年に1週間から10日間程しかない、まとまったファミリーの動向・生態を観察できれば、大体のヤマセミの親子の関係、教育の厳しさ、激しい気性、知恵などが良く判る。
単に出遭い難いヤマセミの姿を求め、首尾よく撮影出来た、時には2羽同時に撮れた!と悦ぶ程度の接し方では、ヤマセミを深く理解するには程遠いと思う。
さらに踏み込んだヤマセミの写真撮影に挑みたいと思うのであれば、被写体ヤマセミの生態や癖を学ぶ事だろう。
筆者も、まだまだ8年間しか接してきていないので、ヤマセミに関しては知らない事だらけだと思っている。
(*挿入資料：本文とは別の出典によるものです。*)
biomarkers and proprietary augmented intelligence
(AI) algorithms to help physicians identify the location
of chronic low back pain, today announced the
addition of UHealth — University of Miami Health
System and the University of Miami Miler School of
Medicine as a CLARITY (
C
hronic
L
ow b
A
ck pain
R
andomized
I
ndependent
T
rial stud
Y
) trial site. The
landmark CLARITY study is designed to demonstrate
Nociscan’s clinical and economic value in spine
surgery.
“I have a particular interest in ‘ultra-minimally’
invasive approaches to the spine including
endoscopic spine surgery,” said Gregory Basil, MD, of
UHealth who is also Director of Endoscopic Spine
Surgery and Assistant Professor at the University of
幾ら車という機動力を駆使してもたった2つの眼で観察をするには限界がある。
人吉にお住いの古江さん、辻先生、刺網漁師の島津さん、塩見さんなどの情報を小まめに頂いても、まだ見落としている生態があるに違いないと思っている。どんなに熱心に観察しても限られたエリアの少数者の観察だけに頼っていては限界がある。
例えば、北海道の千歳川に生息するヤマセミには球磨川で生きているヤマセミには無い特殊能力があるかもしれない。北海道に多いオジロワシやオオワシはヤマセミそのものを襲って食べているかもしれない。
自然界は不思議な事ばかりだ。あのニューギニアの密林で生きているカラフルな極楽鳥を撮り続けているティム・レイマンに逢った際、極楽鳥(フウチョウ)はカラスの一族だと聞いて驚いた記憶がある。
生息地域ごとに地域限定の特殊生態を会得したヤマセミが居てもおかしくないと思わなければ、とても自然を相手になど出来ないだろう。
これらを前提に、今年6月いつもより遅い幼鳥教育の様子を5日間に渡って観察・撮影した中から内容を精査してご紹介してみたい。
例によってあくまで生態研究の証拠画像としての写真なので、被写体は遠いし、周りの様子も入れて撮影することが必須なので画像は荒いし水面の反射などで見辛いがご容赦願いたい。
まずは、広い川幅の球磨川左岸から人の多い右岸側に飛んで来た幼鳥を岩の上の親鳥がそれ以上行くな!と叱りつける場面。本当は親の居る岩に留まりたいのだが、親の剣幕で留まるにとまれず、といって飛翔力も無いので、ついには失速して球磨川に落ちてしまうシーン。
オスの親がいる岩めがけて100m以上飛んで来てみたものの、
こんな遠くまで、まだお前には早い!とでも言われているのだろうか?
縄張り争いの時のように羽を広げて威嚇する親!
羽根をいっぱいに広げた幼鳥だが既に揚力は失い、失速している。
遂には・・、
球磨川へ墜落!
元来水中にダイブする野鳥なので実は何の問題も無いのだが・・・。
ちなみにこの頃のヤマセミ幼鳥は何にでも興味を示す。
成鳥に成れば他の野鳥の飛翔になど目もくれないが・・・。
幼鳥のヤマセミは目の前を飛ぶアオサギをジーッと注視している。こんなものに気を取られていると、他の危険(=天敵など)に対する防備が出来ないので命を落とすことに繋がる。